The sale agreement is expected to be completed by the end of November or early December, as was pointed out by energy minister Giorgos Stathakis last week, before a market test is held to measure the level of investor interest.

Details of the PPC sale are expected to take shape during the negotiations in Brussels over the next couple of days. The establishment of an agreement concerning the sale of a PPC sale package representing 40 percent of the utility’s lignite capacity has been included as a prior action for the conclusion of the bailout’s third review.

The Greek delegation – to be comprised of the energy ministry’s secretary general Mihalis Veriopoulos, Mihalis Nikolakakis, director of energy minister Giorgos Stathakis’s office, legal consultant Vaia Karathodorou, and ministry adviser K. Stratis – had traveled to Brussels for a first round of technical talks with the DG Comp in September, just days ahead of the arrival in Athens of the lender representatives for bailout agreement review talks.

The two sides have essentially already agreed on the inclusion, to the PPC lignite units sale list, of Meliti; a construction permit for Meliti II; Megalopoli III and IV; as well as the lignite mines at Vevi, Ahlada and, possibly, Klidi.
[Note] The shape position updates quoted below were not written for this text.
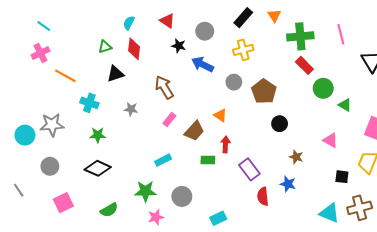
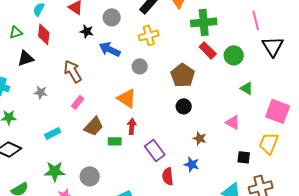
pink line: (341, 34) -> (256, 20), moved
green circle: (323, 88) -> (234, 55), moved
brown pentagon: (264, 91) -> (183, 75), moved
orange triangle: (220, 115) -> (127, 98), size x1.5
brown trapezoid: (194, 131) -> (94, 126), moved
cyan rectangle: (163, 160) -> (53, 133), moved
Details concerning the futures of personnel employed at these units and the split process of the units from the utility still need to be worked out.

Details also need to be finalized on the acceptance by the DG Comp of a Greek proposal enabling PPC to keep operating its ageing Amynteo and Kardia units. According to the plan, both units will be upgraded in collaboration with a private-sector investor.

It is still unclear whether the inclusion of Amynteo into the portfolio of units to be kept by PPC will influence the sale package representing 40 percent of PPC’s lignite capacity.